Alternative Investments

How Fear of Disruption, ‘Free Money,’ and the Lure of Alts Profits Drove Record M&A

Plentiful funding for deals and the lure of profits in alternative investments drove the busiest asset management mergers & acquisitions environment since 2000.

Traditional managers are fearful of losing market share to competitors that offer private equity and other alternative investments, whose higher fees can result in margins far above managing stocks and bonds. Active managers believe they can better compete in a world where investors prefer passive funds by adding offerings in private investments, which are hard to replicate with index strategies, according to a new PwC report. At the same time, traditional managers are looking to respond to allocators that increasingly want to deal with a short list of firms that can offer a wide range of private and public strategies. The end result has been 296 deals in the last 12 months, the highest since 2000, according to PwC. 

This year was marked by a number of high-profile deals, including T. Rowe Price’s pending acquisition of alternative credit manager Oak Hill Advisors in a transaction valued at $4.2 billion. Franklin Templeton, with $1.4 trillion asset under management, said in November it will acquire Lexington Partners, which offers secondary private equity and co-investment funds, for $1.8 billion.

The flurry of acquisition activities by mainstream managers is likely to continue in 2022 as alternatives have proved to be far more profitable than traditional strategies, according to strategy consultant Casey Quirk, a business of Deloitte Consulting.

“We expect the persistent financial success of alternatives managers will continue to attract increasing attention from traditional asset managers and result in more M&A activity,” said Scott Gockowski, senior manager at Casey Quirk. 

The gap between the financial metrics of traditional and alternatives firms is wide.

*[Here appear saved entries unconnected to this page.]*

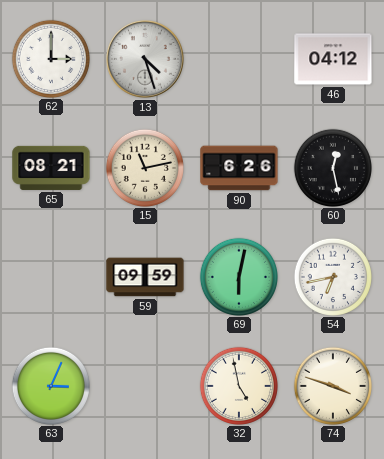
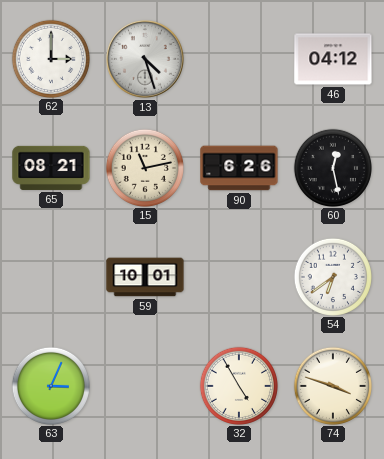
59: 09:59 -> 10:01
69: 6:02 -> none
54: 6:43 -> 6:39
32: 4:58 -> 4:55
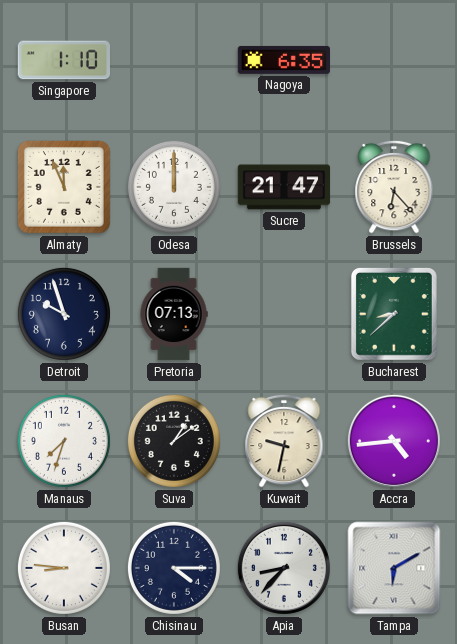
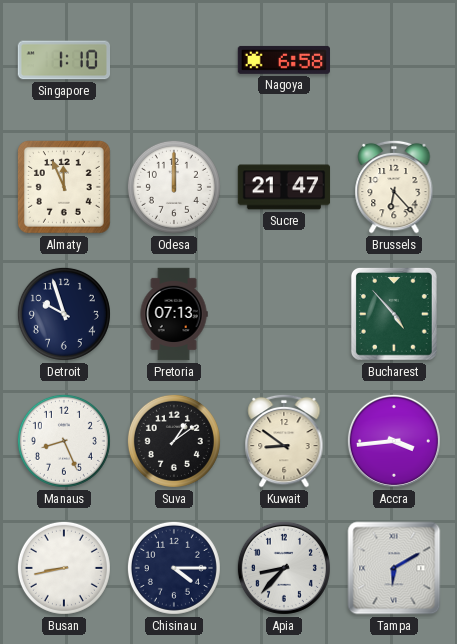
Nagoya: 6:35 -> 6:58
Bucharest: 8:38 -> 4:53
Manaus: 7:33 -> 8:26
Kuwait: 9:32 -> 8:51
Accra: 4:44 -> 3:44
Busan: 8:46 -> 8:43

Alts managers delivered better results, including operating margin and earnings. For one, the median operating margin was 46 percent for the listed alternatives managers analyzed by Casey Quirk in the third quarter and 31 percent for traditional managers — a 15 percent gap. The movement in assets under management between the two sectors isn’t as stark. Assets at traditional managers declined 1 percent in the third quarter of 2021; listed alternatives managers gained 2 percent in assets, according to Casey Quirk. Better financial metrics “….has provided alternatives firms more flexibility than traditional asset managers to reinvest and spend on growth initiatives,” added Amanda Walters, a principal at Casey Quirk.

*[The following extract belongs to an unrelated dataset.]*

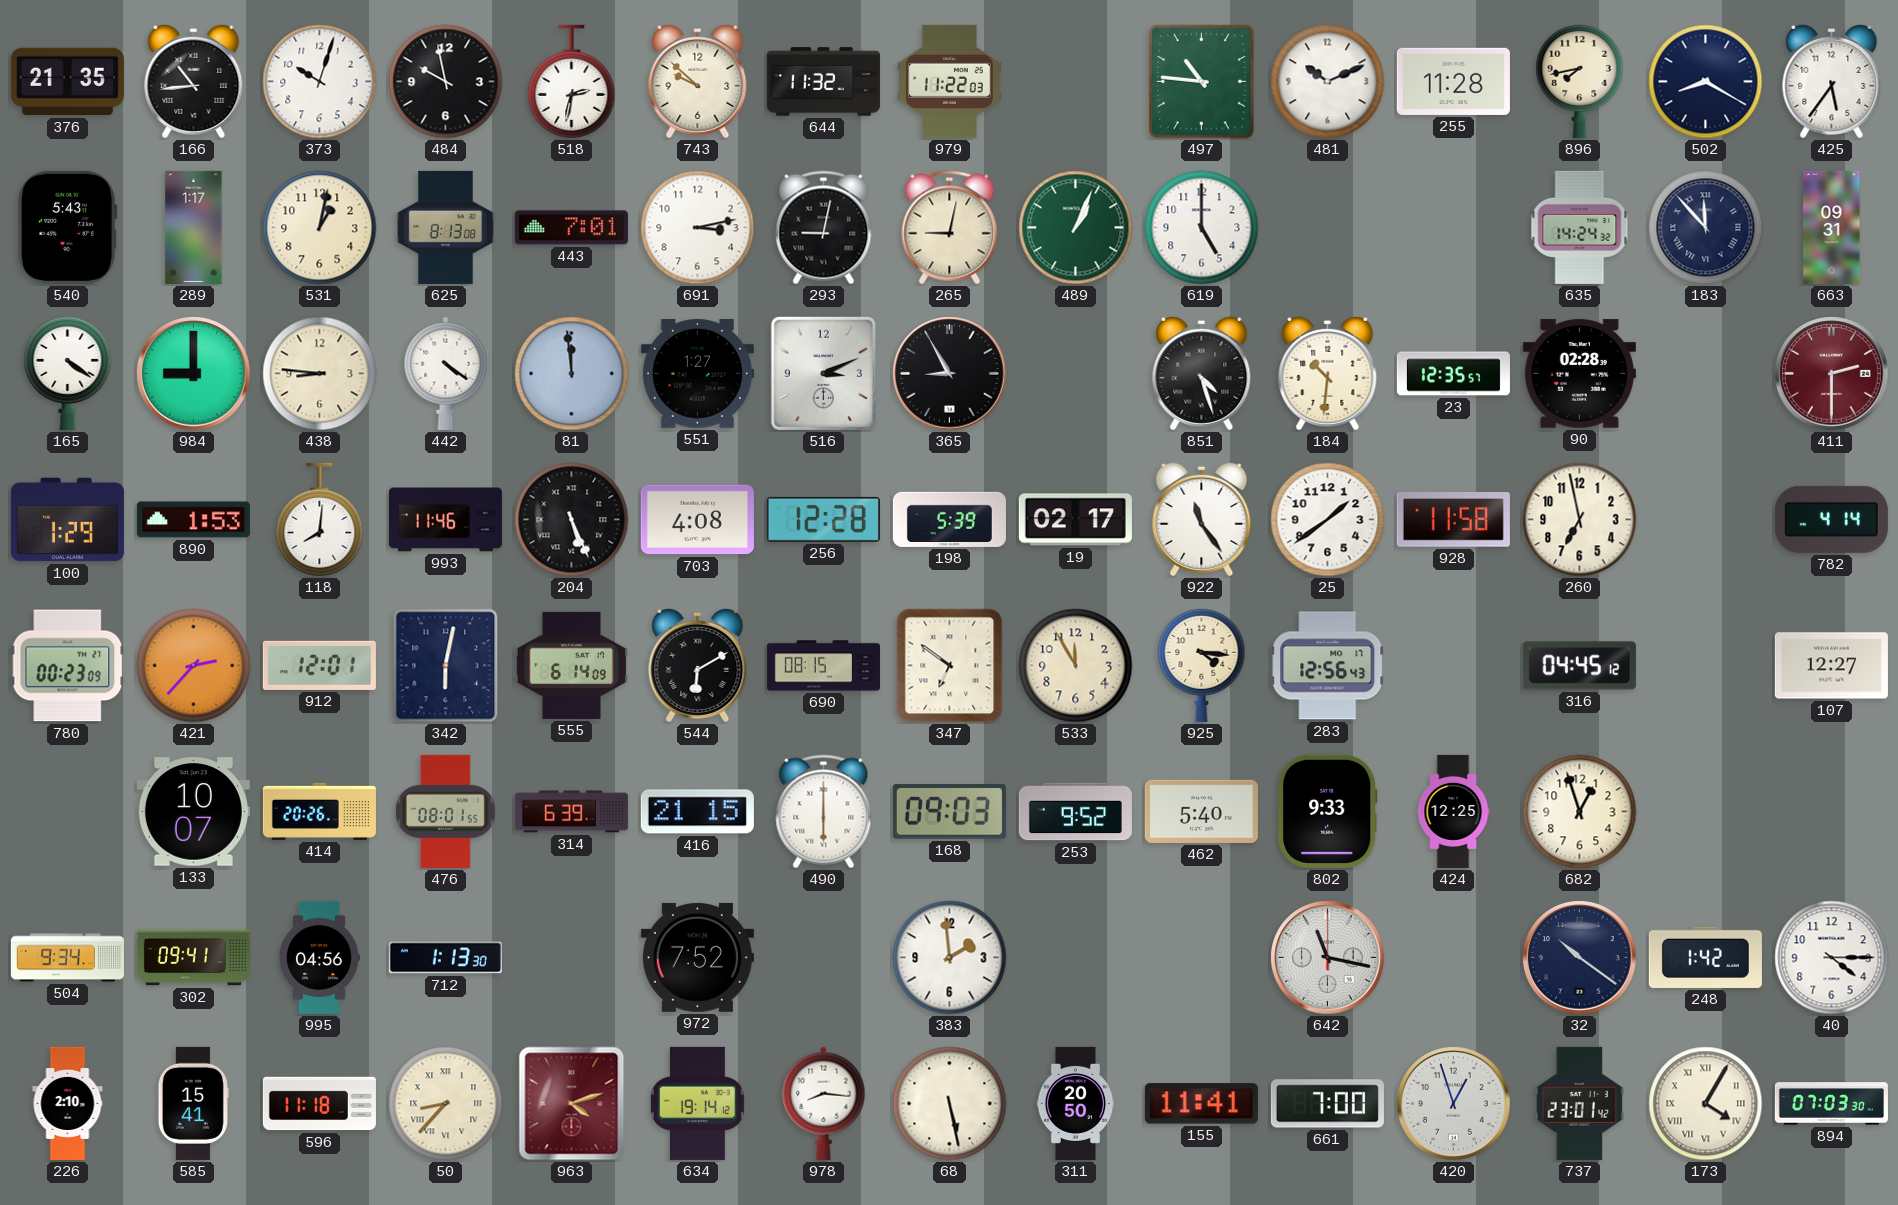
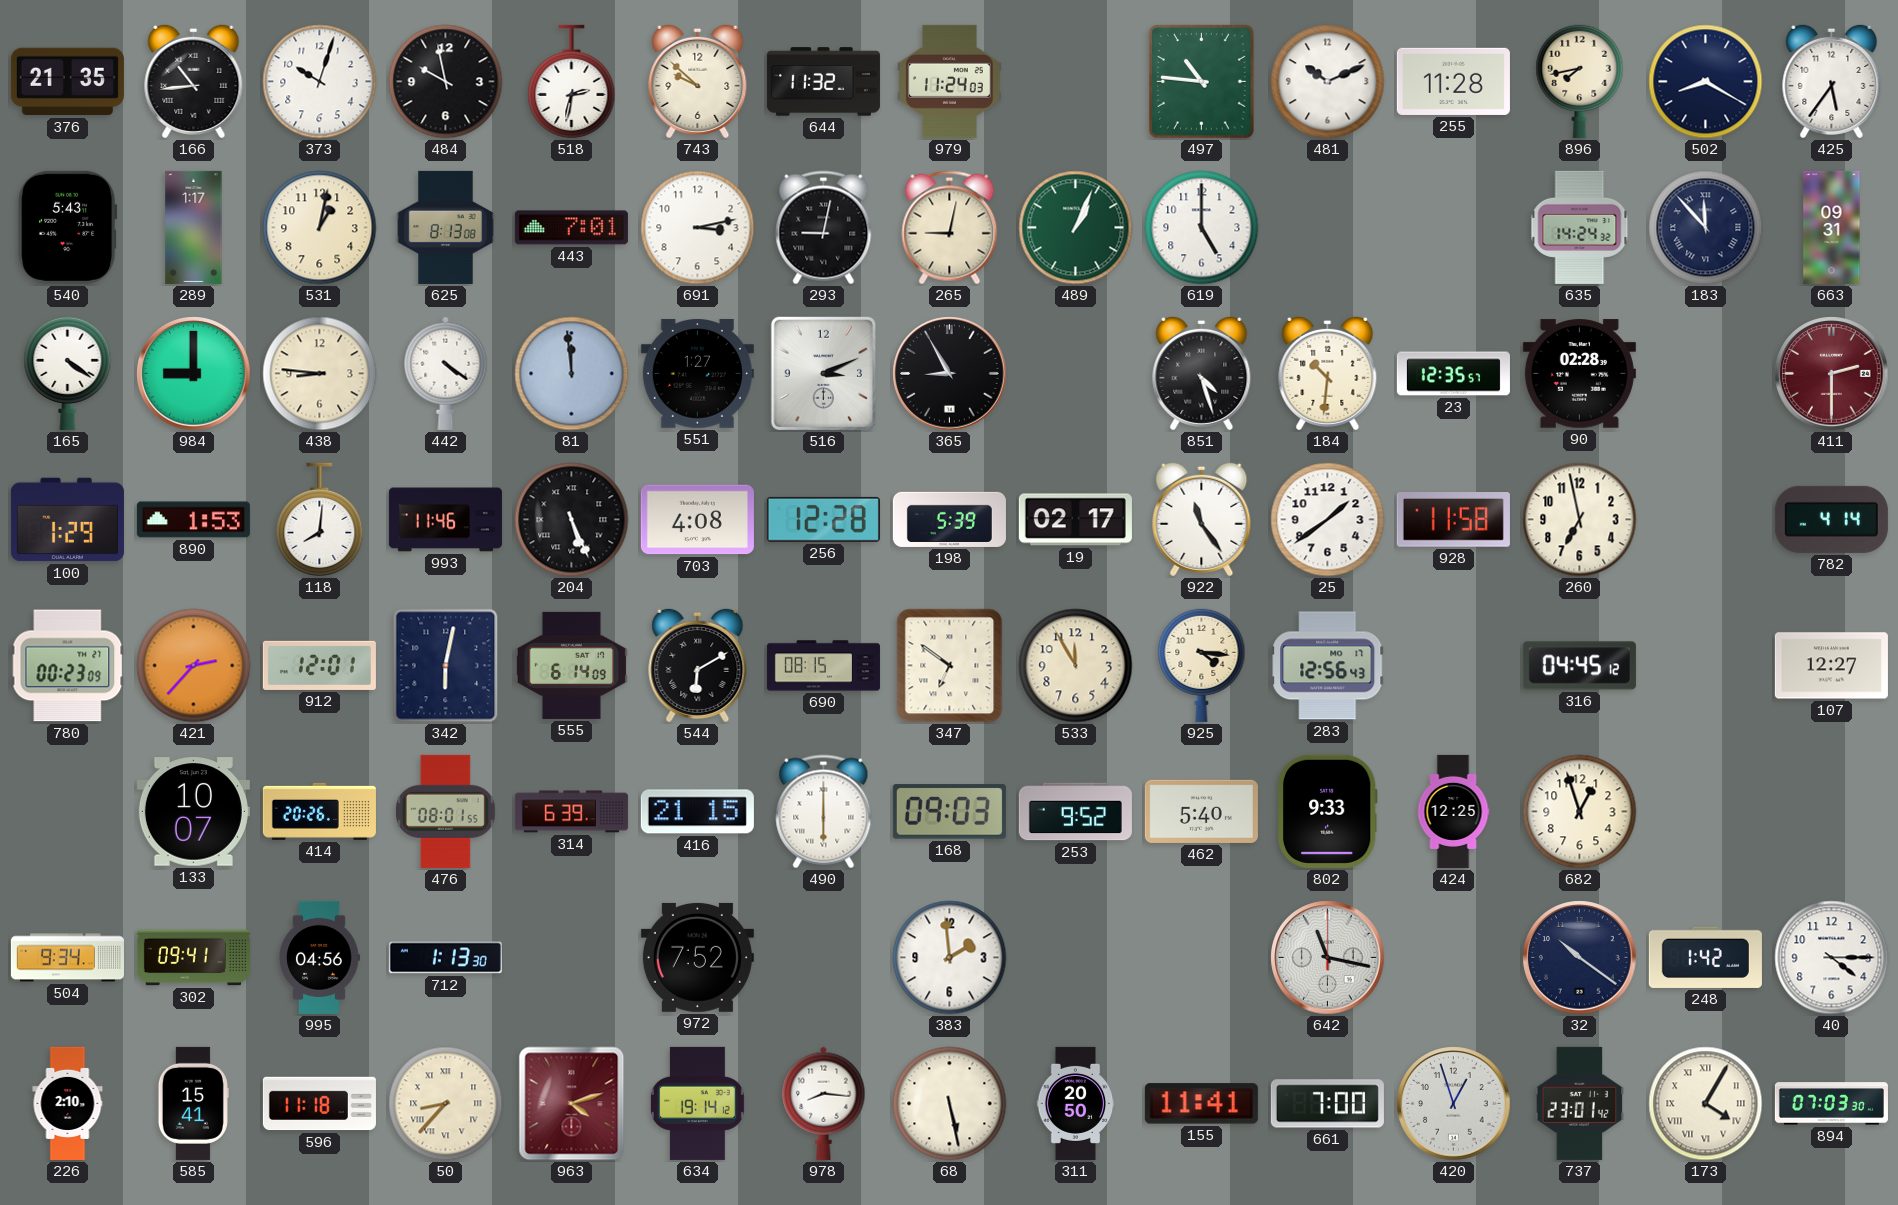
979: 11:22 -> 11:24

Sid Khosla, managing partner at Ernst & Young, argued that M&A activities are also being driven by growth opportunities for managers, including in digital assets and environmental, social, and governance-themed investments, that are far different than in the past. “The asset management [industry] itself is undergoing a significant transformation,” prompting managers to think about “where [their] competitive advantage is going to lie,” said Khosla during a panel discussion on Thursday. Alts managers offer a bridge to these new areas of growth. In part, that’s because traditional managers don’t always have enough of an edge or the infrastructure to invest in cryptocurrencies or ESG-related concepts, according to Khosla. 

Khosla added that traditional managers increasingly view the large private equity firms as strong competitors, particularly as they’ve expanded well beyond PE into credit real estate, infrastructure, and other asset classes.

“[2021] is the first year on a global basis that we expect private equity deal values to exceed $1 trillion,” added Chris Smyth, EY Americas Private Equity Leader, during the panel. “There is an excess of $750 billion of dry power available for investments, which is also at an all-time high.” That means private equity firms have plenty of profits to reinvest and strengthen their businesses, making them even more formidable competitors to traditional managers. PE firms have also taken some large asset managers private. This year private equity firms Reverence Capital Partners and GTCR acquired Wells Fargo Asset Management from Wells Fargo & Co., which kept a 9.9 percent equity stake and will continue to distribute investments from Allspring Global, the new name of WFAM. 

When thinking about the big picture of finance, investment management firms are riding the hot M&A wave that has spread to “every single sector,” according to Brian Salsberg, EY Global Buy and Integrate Leader. From manufacturers to technology firms, almost every industry is looking for ways to take advantage of the cheap cost of capital. “Money is almost free,” Salsberg said. “You don’t have to be a finance major to understand that if you can borrow money at next to nothing, then you can take more risk with that capital.”

The tailwinds behind M&A also come from the “disruption in every industry” as companies adapt to the digital economy. The surge of companies spinning off existing businesses that no longer fit their strategy into independent firms has contributed more M&A targets, Salsberg said. 

And it’s not just the largest companies that are doing the acquiring. Small to mid-size firms are dipping their toes into the M&A market, according to PwC. Mega-deals have given ways to “smaller scale consolidation,” which could be the trend for 2022. Smaller managers are also increasingly taking minority stakes in alternatives firms. 

“In earlier cycles, we’ve seen a very polarized M&A environment,” said Khosla. “[But] this time around, there’s been as many sub-billion dollar deals as the one-to-five billion ones, [as well as] the mega-deals.”